给定一个 N 元树,其中N个顶点以1 为根,并且 一组顶点作为V[] ,任务是打印任何这样的顶点U使得从根到U的路径由距离V[]最远距离1的所有顶点组成。如果没有获得顶点,则打印“No” 。否则,打印U的值。
例子:
Input: N = 10, Edges[][] = {{1, 2}, {1, 3}, {1, 4}, {2, 5}, {2, 6}, {3, 7}, {7, 8}, {7, 9}, {9, 10}}, V[] = {4, 3, 8, 9, 10}
Output: 10
Explanation: Path from root to node 10 contain {1, 3, 7, 9, 10} and 8 is at distance 1 from this path.
Input: N = 10, Edges[][] = {{1, 2}, {1, 3}, {1, 4}, {2, 5}, {2, 6}, {3, 7}, {7, 8}, {7, 9}, {9, 10}}, V[] = {3, 4, 2, 8}
Output: 8
Explanation: Path from root to node 8 contain {1, 3, 7, 8}. Now, 4 and 2 are at distance 1 from this path.
朴素的方法:朴素的想法是找到从根 1 到每个节点的所有可能路径,并在从根到所选顶点的路径中选择包含给定集合V[] 的所有所需顶点或具有距离的那个1 从那条路。
时间复杂度: O(N!)
辅助空间: O(N 2 )
高效的方法:可以通过预先计算每个顶点到根的距离来优化上述方法。这种预先计算有助于发现某个顶点P是否是给定树中某个其他顶点C的父节点。
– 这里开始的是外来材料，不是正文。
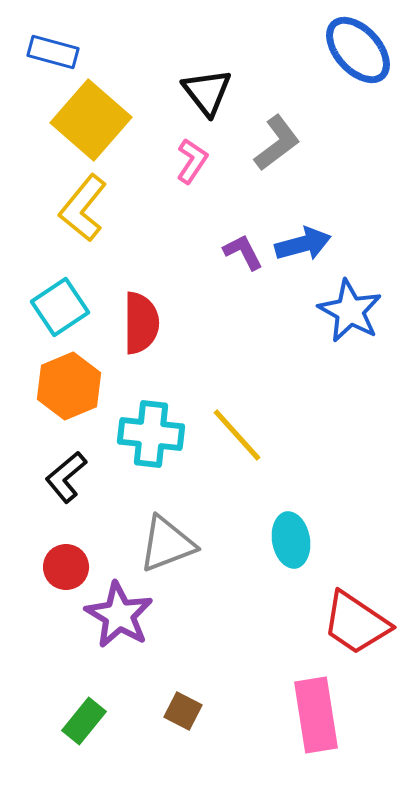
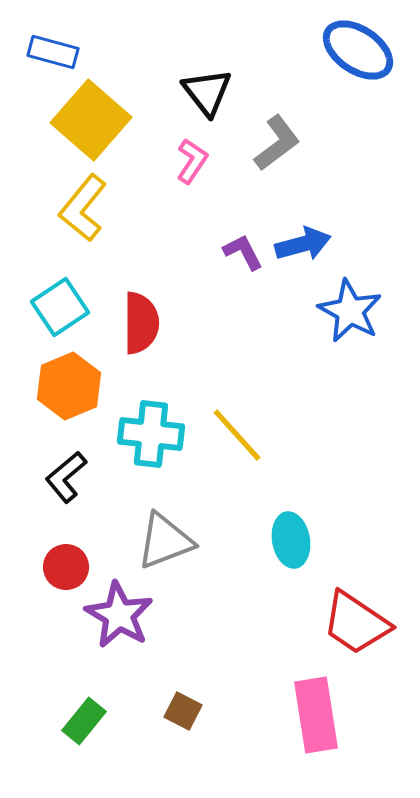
blue ellipse: rotated 14 degrees counterclockwise
gray triangle: moved 2 px left, 3 px up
以下是步骤:
- 从根节点 1 执行 DFS Traversal 并存储给定树中每个节点的访问前和访问后时间。
- 现在,顶点V是顶点U的父当且仅当V的前时间小于或等于U的前时间和后时间的U是大于或等于V的交时间。
- 可以注意到,从根顶点到给定集合V[] 中最深顶点的路径是所需的结果。
- 现在,问题减少到检查,如果每个顶点的给定集合V []母公司是集合V最深的顶点的祖先[]。
- 因此,将每个顶点替换为其父节点(根除外),并通过上述属性检查每个父节点是否是最深顶点的祖先。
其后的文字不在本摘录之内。